• _Records provided_:
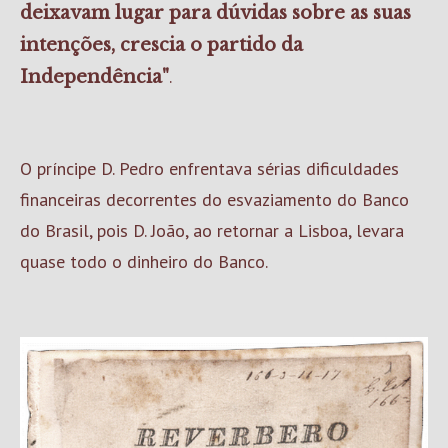
deixavam lugar para dúvidas sobre as suas
intenções, crescia o partido da
.
Independência"
O príncipe D. Pedro enfrentava sérias dificuldades
financeiras decorrentes do esvaziamento do Banco
do Brasil, pois D. João, ao retornar a Lisboa, levara
quase todo o dinheiro do Banco.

• _Assigned task_:
Write the material out again word for word and omit any images.

• _Exercise response_:
deixavam lugar para dúvidas sobre as suas
intenções, crescia o partido da
.
Independência"
O príncipe D. Pedro enfrentava sérias dificuldades
financeiras decorrentes do esvaziamento do Banco
do Brasil, pois D. João, ao retornar a Lisboa, levara
quase todo o dinheiro do Banco.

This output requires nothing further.